Tuesday 15 August 2006

Was that the Real Story?

When documentaries sensationalise rather than educate
I did not see the Real Story episode that was broadcast last night, but the snippets that were shown in the news stories during that day did have a touch of sensationalised histrionics to it.
It is a well-known fact that certain enterprising but dishonest Nigerians have been involved in what is known as Advanced Fee Fraud or 419 in the local parlance.
Part of what I saw showed a raid on an Internet café in Nigeria where officials of the EFCC (Nigerian Fraud Squad) had everyone vacate the computers; they asked everyone to put up their hands facing the walls and then as one of the suspects remonstrated an EFCC official assaulted the man with a slap in the face commanding him to shut up.

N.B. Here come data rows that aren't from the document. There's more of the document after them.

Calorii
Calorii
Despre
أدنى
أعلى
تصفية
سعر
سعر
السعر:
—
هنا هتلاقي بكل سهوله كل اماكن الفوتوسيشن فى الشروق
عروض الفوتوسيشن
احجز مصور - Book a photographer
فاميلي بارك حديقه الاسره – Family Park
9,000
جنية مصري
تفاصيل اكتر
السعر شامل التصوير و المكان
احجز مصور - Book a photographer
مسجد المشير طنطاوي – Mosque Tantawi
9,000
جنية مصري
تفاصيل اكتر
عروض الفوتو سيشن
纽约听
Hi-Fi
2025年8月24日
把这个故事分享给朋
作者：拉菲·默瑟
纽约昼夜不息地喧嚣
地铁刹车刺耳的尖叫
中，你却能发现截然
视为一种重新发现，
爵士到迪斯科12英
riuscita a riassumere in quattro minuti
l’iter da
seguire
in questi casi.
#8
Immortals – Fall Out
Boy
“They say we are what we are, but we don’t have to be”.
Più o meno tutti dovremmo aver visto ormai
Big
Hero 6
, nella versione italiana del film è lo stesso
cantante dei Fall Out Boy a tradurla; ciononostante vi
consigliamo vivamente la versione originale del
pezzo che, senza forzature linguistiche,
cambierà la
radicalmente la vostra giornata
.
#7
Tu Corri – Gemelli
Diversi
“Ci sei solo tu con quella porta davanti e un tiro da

This is a poor reflection on the Nigerian criminal justice system that suspects can be assaulted but law enforcement agents with impunity and very little recourse for justice.
My take on 419
Back to 419 - This is where using the human susceptibility to greed and gullibility, a victim receives a request to supposedly launder ill-gotten gains from bogus contracts or stashes of frozen sums of money by providing their bank account details and paying an upfront fee for the administration of the process. Some are so sophisticated in their ploys that it becomes too good to be true – anything that has that feel to it has my radar homing in on something fishy.
Many have fallen for this get-rich-quick scheme and lost large sums of money, but I have no sympathy for both the perpetrator and the victim, they were both about to engage in a criminal act. However, there are cases where the contracts do look real, but when you are about to invest money, especially in Nigeria, you have to have your wits about you and seek an independent, impartial review of the whole thing – involve lawyers and investigators you can trust before you part with your cash.

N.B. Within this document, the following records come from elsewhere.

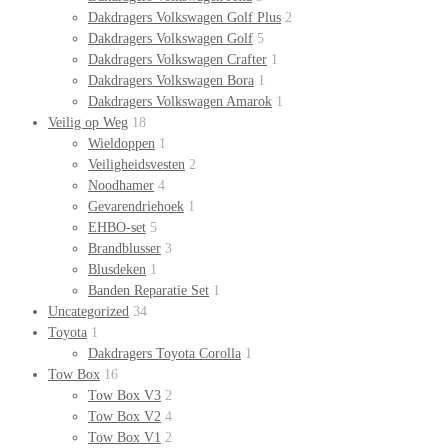
Dakdragers Volkswagen Golf Plus
2
Dakdragers Volkswagen Golf
5
Dakdragers Volkswagen Crafter
1
Dakdragers Volkswagen Bora
1
Dakdragers Volkswagen Amarok
1
Veilig op Weg
18
Wieldoppen
1
Veiligheidsvesten
2
Noodhamer
4
Gevarendriehoek
1
EHBO-set
5
Brandblusser
3
Blusdeken
1
Banden Reparatie Set
1
Uncategorized
34
Toyota
1
Dakdragers Toyota Corolla
1
Tow Box
16
Tow Box V3
2
Tow Box V2
4
Tow Box V1
2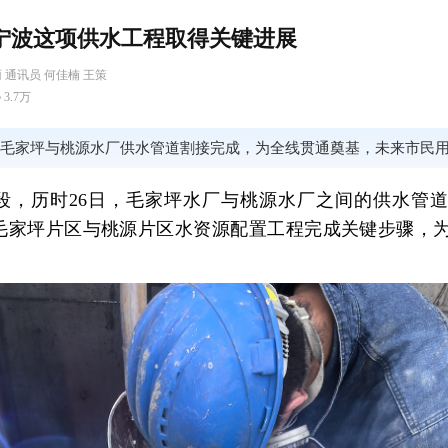
宁波这项供水工程取得关键进展
 通讯员 何佳楠 王策
3.7万
日毛家坪与桃源水厂供水管道割接完成，为全线贯通奠基，未来市民
段，历时26日，毛家坪水厂与桃源水厂之间的供水管
毛家坪片区与桃源片区水资源配置工程完成关键步骤，
。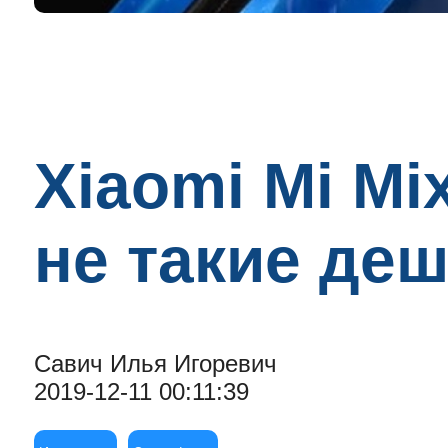
Xiaomi Mi Mi
не такие де
Савич Илья Игоревич
2019-12-11 00:11:39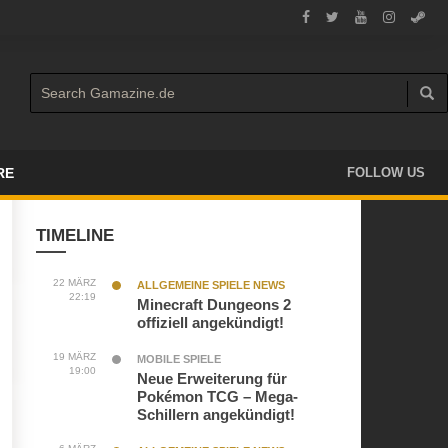
RE
FOLLOW US
TIMELINE
22 MÄRZ
ALLGEMEINE SPIELE NEWS
22:19
Minecraft Dungeons 2
offiziell angekündigt!
19 MÄRZ
MOBILE SPIELE
19:00
Neue Erweiterung für
Pokémon TCG – Mega-
Schillern angekündigt!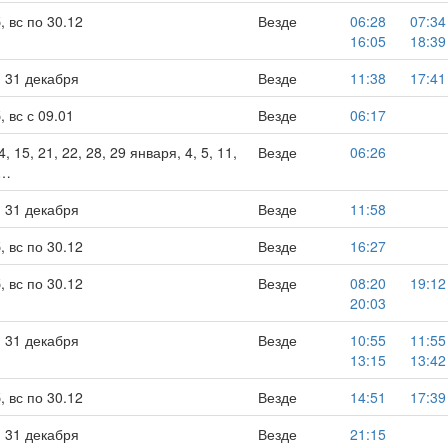
, вс по 30.12
Везде
06:28
07:34
16:05
18:39
5, 31 декабря
Везде
11:38
17:41
 вс с 09.01
Везде
06:17
 14, 15, 21, 22, 28, 29 января, 4, 5, 11,
Везде
06:26
 …
5, 31 декабря
Везде
11:58
, вс по 30.12
Везде
16:27
, вс по 30.12
Везде
08:20
19:12
20:03
5, 31 декабря
Везде
10:55
11:55
13:15
13:42
, вс по 30.12
Везде
14:51
17:39
5, 31 декабря
Везде
21:15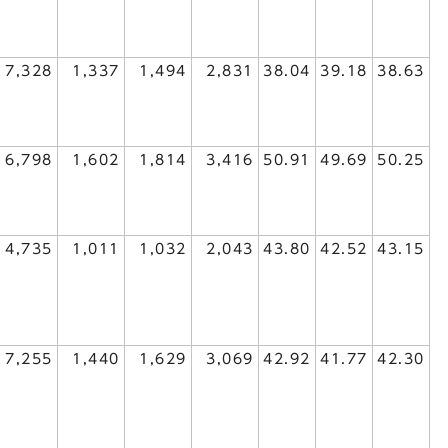
7,328
1,337
1,494
2,831
38.04
39.18
38.63
6,798
1,602
1,814
3,416
50.91
49.69
50.25
4,735
1,011
1,032
2,043
43.80
42.52
43.15
7,255
1,440
1,629
3,069
42.92
41.77
42.30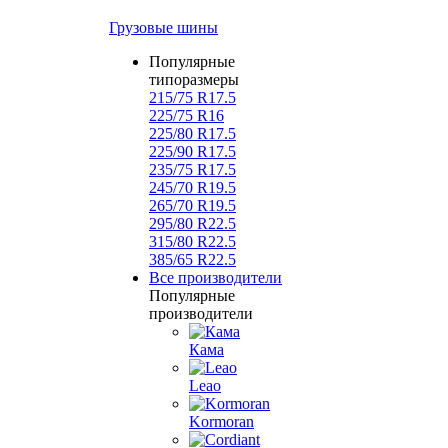
Грузовые шины
Популярные
типоразмеры
215/75 R17.5
225/75 R16
225/80 R17.5
225/90 R17.5
235/75 R17.5
245/70 R19.5
265/70 R19.5
295/80 R22.5
315/80 R22.5
385/65 R22.5
Все производители
Популярные
производители
Кама
Leao
Kormoran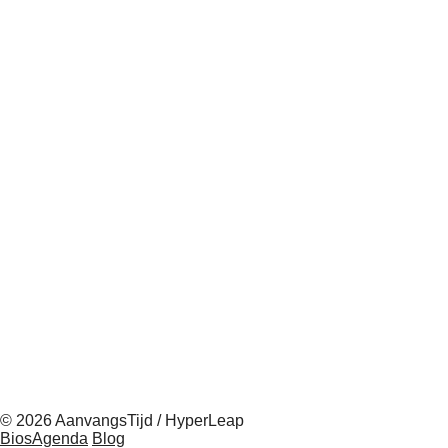
© 2026 AanvangsTijd / HyperLeap
BiosAgenda
Blog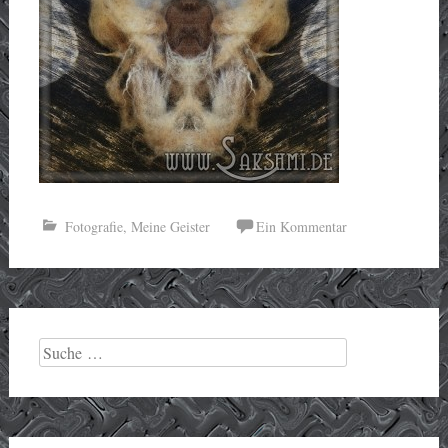
Fotografie
,
Meine Geister
Ein Kommentar
Suche
nach: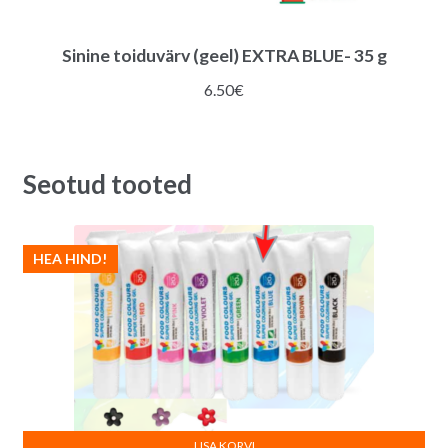
Sinine toiduvärv (geel) EXTRA BLUE- 35 g
6.50
€
Seotud tooted
HEA HIND!
LISA KORVI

The Real Story episode revealed that people’s details were being sold for as little as 20 Pounds, the details were supposedly gleaned of hard disks which would have been in used and second-hand computers exported to Nigeria.
Your details can be used anywhere
The fact is the information on hard disks can be read in any country and can be used by any set of criminals either in Nigeria or elsewhere. Having completed a module on Computer Forensics, I am very well aware of the fact that it takes a lot more to delete data off a hard disk.
There are tools to recover long removed data and special tools are required to wipe hard disks to the security standard of the Department of Defence, in fact, in most cases, the hard disk would be melted if the data that it once contained is considered secret.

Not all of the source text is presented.